Let’s be clear: The Apache Software Foundation does NOT support OOXML.
OK, I’ll admit that nobody has claimed otherwise. Yet.
But in these days and age you are never too prudent. It wouldn’t surprise me to see this or other similar fancy claim being published eventually.
Indeed, in its desperate and last minute attempts to convince National Bodies around the world that OOXML is happening anyway so they might as well support it as an ISO standard, Microsoft is eager to claim support by as many companies and organizations as possible.
As evidence, in its latest OOXML propaganda open letter Microsoft lists IBM among other companies as having “already adopted (or announced adoption of) Open XML in their products”. This, despite a clear explanation of the contrary by Rob Weir, published two months ago! Does anyone believe they haven’t seen it or heard about this? I sure don’t. And if there was any room for misunderstanding Bob Sutor’s statement filled that in.
A colleague in a foreign country even reported that in a National Body meeting he had been confronted by a representative from Microsoft who was trying to silence him via intimidation and insistence that IBM supported OOXML contrary to what he was saying.
Microsoft’s oversight of IBM’s denials is clearly not accidental. It is part of a well crafted and continuous disingenuous plan to convince NBs at all cost. There is already so much evidence of Microsoft going far beyond what most would consider normal lobbying behavior it is sickening. For one, I’m not ready to forget the case of the NGOs in India. Talk about dirty practices.
But what really is at the bottom of Microsoft’s claims is that basically any software that handles XML supports OOXML. While technically this is true to a certain degree, such a bold claim without any further qualification is pure misinformation. Obviously, one of the advantages of using XML is to make your format, whatever it is, easier to handle, it’s one of the fundamental benefits of using XML. But as I previously touched on in my entry on XML vs Open, there is a big difference between being able to handle XML files at the XML level and truly supporting the particular format at hand.
Supporting OOXML. cannot be merely declared on the sole basis that a software can read OOXML files, or store OOXML files. If that were the case, then any XML parser could be said to support OOXML and the Apache Software Foundation could be said to support OOXML because its XML parser, Xerces, can read OOXML files (one would actually have to unzip them first but it’s not like Microsoft would stop at that kind of detail). But it takes much more than that to really support OOXML.
One has to understand the actual structure beyond the XML representation and the semantic associated to each and every piece of data found in an OOXML file. That’s what the 6000+ pages of the specification are supposed to define, unfortunately they do that extremely poorly.
The good news is that I don’t think Microsoft is fooling that many people. Based on my own observation of Microsoft representatives and the way they talk to people they seem to be completely oblivious to the fact that they appear as if they think the people they are talking to are too stupid to see through their tired arguments. I’ve got news for them: people aren’t that stupid. Thankfully.

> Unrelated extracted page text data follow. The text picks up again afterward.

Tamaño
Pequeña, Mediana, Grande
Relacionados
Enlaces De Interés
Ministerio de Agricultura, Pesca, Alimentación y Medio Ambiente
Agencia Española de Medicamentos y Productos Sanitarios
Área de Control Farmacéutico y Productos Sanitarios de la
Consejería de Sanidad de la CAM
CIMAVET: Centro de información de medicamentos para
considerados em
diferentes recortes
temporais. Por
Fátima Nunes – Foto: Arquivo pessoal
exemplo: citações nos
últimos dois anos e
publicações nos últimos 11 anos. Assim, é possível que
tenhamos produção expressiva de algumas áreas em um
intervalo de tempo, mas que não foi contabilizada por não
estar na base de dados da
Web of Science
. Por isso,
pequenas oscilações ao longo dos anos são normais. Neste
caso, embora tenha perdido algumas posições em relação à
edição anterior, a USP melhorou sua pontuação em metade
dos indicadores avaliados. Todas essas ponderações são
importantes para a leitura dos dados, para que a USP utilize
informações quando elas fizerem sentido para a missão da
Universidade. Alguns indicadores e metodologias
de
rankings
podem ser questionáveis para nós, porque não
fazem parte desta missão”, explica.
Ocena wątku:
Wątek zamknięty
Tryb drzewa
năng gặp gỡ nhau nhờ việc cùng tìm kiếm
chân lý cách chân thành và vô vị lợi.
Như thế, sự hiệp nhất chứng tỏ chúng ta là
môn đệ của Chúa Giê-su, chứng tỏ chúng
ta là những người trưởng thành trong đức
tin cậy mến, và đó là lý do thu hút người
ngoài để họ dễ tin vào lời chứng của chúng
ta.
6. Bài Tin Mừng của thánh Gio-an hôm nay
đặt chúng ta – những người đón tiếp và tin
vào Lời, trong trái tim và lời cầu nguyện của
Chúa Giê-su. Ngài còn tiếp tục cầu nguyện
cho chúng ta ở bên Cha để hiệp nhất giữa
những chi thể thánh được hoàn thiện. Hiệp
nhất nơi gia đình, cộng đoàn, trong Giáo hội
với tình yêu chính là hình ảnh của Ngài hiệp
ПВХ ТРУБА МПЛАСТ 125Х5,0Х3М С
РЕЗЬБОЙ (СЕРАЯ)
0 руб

And I’m hopeful the results at the end of the month will make that clear.
The other good news is that whether OOXML gets approved or not, I believe Microsoft will pay a high price for all of its mischief and its image will come out of this badly damaged, something they can only blame themselves for.
In the meanwhile, don’t take for granted any claims of support for OOXML from Microsoft. The fact that Microsoft claims IBM has adopted OOXML can only make one wonder about all the other companies they list…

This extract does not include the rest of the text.